1. The parties refer to SEI Investments Company and SEI Private Trust Company collectively as SEI. The Court does the same.
2. The Court refers to the following insurers collectively as the Insurer Defendants: Allied World Assurance Company (U.S.) Inc., Continental Casualty Company, Arch Insurance Company, Indian Harbor Insurance Company, Nutmeg Insurance Company, and Certain Underwriters at Lloyd's of London subscribing to policy nos. FD0805144, FD0805145, FD0805146, FD0805149.
3. Separately, the Court found that Plaintiffs failed to show that they had diligently pursued discovery. (Id. at p. 8) (citing Jacked UP, L.L.C. v. Sara Lee Corp., 854 F.3d 797, 816 (5th Cir. 2017)).

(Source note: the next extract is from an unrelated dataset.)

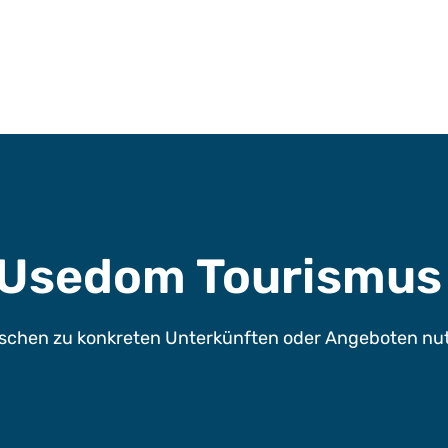
e Usedom Tourismu
chen zu konkreten Unterkünften oder Angeboten nutze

4. As SEI observes, the United States District Judge formerly assigned to this case advised Plaintiffs' counsel, during a July 30, 2018 status conference, to consider moving to compel if Plaintiffs were dissatisfied with SEI's discovery responses. (Doc. 234 at p. 11 in N.D. Tex. Case No. 3:13-CV-3127-N-BQ).
5. Plaintiffs appear to concede that the Preis Declaration failed to establish that the allegedly essential discovery was "susceptible of collection within a reasonable time frame." Biles, 714 F.3d at 894. (Doc. 147-2 at pp. 1-21).